About that orbit. Everything that you might ever have heard or believed about the Factory and its randomness is absolutely true. The chronology is interesting and it explains why Lou Reed might have written this song. From Popism: The Warhol Sixties:

As '65 turned into '66 the big new interest at the Factory was a group of musicians that called themselves the Velvet Underground -snip - where we first became aware of how fabulous and demented their act was at the Cafe Bizarre on West 3rd Street -- "On Go-Go Street for nine bucks a night," as Lou Reed, the sort of lead Velvet, put it.
The Velvets (as Warhol always referred to them) became the house band at the Factory, and Warhol designed an album cover for them.
Warhol even "fixed" Nico up with the Velvets. For the characters in the song, you learn a LOT about Candy and Jackie, who entered Warhol's orbit in August 1967, and some things about Joe, but almost nothing about Holly or Sugar Plum Fairy.

As for Lou? Simple. He wanted to write a song -- a gay song -- about the Factory. This is it. It was released in November 1972 and it got HEAVY radio airplay, peaking at #16 on the Billboard singles chart early in 1973.

The New York Times tells a nicely disciplined story (which I found on a google search at 6:09 PM today). It's about the evanescence of celebrity. Mine is a little messier. Incidentally, I've used the lyrics to lead into each character in the song.

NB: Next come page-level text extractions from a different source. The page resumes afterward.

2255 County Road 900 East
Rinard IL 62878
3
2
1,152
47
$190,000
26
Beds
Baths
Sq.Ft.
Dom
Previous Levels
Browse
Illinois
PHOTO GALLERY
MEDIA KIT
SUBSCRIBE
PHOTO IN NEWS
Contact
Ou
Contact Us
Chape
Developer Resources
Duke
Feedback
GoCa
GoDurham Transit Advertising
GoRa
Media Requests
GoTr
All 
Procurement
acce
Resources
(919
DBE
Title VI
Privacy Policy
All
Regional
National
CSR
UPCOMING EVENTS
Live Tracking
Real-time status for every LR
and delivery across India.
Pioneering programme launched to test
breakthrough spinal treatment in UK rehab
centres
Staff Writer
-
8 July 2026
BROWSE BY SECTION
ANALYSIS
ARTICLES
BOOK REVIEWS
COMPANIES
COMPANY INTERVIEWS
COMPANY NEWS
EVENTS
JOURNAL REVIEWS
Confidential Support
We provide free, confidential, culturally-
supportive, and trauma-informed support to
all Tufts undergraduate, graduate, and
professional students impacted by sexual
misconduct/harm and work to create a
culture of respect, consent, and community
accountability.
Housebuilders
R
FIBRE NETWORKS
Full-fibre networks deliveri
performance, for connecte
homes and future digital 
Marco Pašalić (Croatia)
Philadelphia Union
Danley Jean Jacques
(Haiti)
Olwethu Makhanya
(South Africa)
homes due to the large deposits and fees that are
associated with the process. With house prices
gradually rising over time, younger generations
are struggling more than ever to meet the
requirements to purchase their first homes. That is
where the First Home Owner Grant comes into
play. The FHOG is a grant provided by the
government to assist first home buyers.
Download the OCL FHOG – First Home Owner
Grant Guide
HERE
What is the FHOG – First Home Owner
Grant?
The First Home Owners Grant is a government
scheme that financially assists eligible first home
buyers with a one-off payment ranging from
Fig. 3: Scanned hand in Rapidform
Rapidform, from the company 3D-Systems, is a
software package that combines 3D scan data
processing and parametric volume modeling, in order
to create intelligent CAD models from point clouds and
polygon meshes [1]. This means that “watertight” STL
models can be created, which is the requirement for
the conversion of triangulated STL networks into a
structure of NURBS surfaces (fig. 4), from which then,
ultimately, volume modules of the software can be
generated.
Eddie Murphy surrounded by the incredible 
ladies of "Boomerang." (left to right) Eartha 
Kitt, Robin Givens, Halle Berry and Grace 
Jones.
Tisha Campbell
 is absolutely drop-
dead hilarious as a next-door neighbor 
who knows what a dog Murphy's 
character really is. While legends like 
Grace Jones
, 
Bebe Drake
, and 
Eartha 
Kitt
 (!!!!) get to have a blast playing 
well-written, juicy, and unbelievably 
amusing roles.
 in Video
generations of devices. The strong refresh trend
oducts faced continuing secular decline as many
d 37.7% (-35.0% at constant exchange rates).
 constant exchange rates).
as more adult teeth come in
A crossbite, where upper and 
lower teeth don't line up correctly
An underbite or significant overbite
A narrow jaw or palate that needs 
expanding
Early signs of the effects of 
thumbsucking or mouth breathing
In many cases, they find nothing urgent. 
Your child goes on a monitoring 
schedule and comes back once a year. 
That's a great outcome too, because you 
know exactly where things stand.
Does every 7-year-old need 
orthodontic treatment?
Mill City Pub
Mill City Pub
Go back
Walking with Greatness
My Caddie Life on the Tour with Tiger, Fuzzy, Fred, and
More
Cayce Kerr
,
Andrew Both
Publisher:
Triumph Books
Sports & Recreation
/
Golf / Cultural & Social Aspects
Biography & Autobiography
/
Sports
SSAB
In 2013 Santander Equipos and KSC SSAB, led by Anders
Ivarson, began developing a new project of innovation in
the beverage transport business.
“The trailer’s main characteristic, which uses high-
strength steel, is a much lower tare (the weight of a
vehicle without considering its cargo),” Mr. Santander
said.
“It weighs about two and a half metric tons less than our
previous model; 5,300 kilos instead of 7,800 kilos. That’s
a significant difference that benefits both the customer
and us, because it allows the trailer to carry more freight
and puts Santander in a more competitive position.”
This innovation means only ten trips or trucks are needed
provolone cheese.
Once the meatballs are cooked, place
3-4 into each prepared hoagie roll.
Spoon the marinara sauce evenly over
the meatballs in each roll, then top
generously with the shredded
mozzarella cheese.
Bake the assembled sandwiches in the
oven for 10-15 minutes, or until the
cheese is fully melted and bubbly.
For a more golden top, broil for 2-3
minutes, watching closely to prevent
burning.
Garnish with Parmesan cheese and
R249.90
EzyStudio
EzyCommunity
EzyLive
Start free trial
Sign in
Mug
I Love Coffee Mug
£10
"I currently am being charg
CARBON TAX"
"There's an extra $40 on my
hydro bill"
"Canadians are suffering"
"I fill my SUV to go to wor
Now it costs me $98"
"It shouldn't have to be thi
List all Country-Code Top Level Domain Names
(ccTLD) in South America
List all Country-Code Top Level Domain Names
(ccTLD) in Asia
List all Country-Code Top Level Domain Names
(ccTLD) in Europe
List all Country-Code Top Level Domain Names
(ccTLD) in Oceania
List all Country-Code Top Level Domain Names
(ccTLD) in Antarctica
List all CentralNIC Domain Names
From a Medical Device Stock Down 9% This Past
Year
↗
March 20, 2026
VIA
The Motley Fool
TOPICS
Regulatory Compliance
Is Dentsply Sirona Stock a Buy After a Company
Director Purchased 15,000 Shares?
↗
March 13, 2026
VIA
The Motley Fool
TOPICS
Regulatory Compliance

Holly came from Miami F.L.A.
Hitch-hiked her way across the U.S.A.
Plucked her eyebrows on the way
Shaved her legs and then he was a she
She said, hey babe, take a walk on the wild side,
Said, hey honey, take a walk on the wild side.
Holly Woodlawn, nee Haraldo Santiago Franceschi Rodriguez Danhakl. Born in Puerto Rico in 1946, still performing, with an extensive IMDB page. Starred in Paul Morrissey's first movie for Andy Warhol, Trash (1970), and George Cukor lobbied for her to be nominated for an Academy Award for the performance. Still acting, published a memoir in 1992, and was hired by the producers of Tootsie to coach Dustin Hoffman. Then
and now:  
Candy came from out on the island,
In the backroom she was everybody's darling,
But she never lost her head
Even when she was giving head
She says, hey baby, take a walk on the wild side
Said, hey babe, take a walk on the wild side
And the colored girls go,

Doo doo doo doo doo doo doo doo doo
Doo doo doo doo doo doo doo doo doo
Doo doo doo doo doo doo doo doo doo
Doo doo doo doo doo doo doo doo doo
Doo doo doo doo doo doo doo doo doo
Doo doo doo doo doo doo doo doo doo
Doo doo doo doo doo doo doo doo doo doo

Ah, Candy. Nee Jimmy Slattery, 1944. I'll let Warhol do some of this:
On a hot afternoon during that Love Summer of '67, Fred and I were walking around the West Village - snip- Walking just ahead of us was a boy about nineteen or twenty with wispy Beatle bangs and next to him was a tall sensational blonde drag queen in very high heels and a sundress that she made sure had one strap falling onto her upper arm.
That was Candy (the boy was Jackie Curtis). They both became fixtures at the Factory, and I get to play another song for you because Mick Jagger wrote a song about her and her girl friend Taffy (a drag queen) that's one of my favorites.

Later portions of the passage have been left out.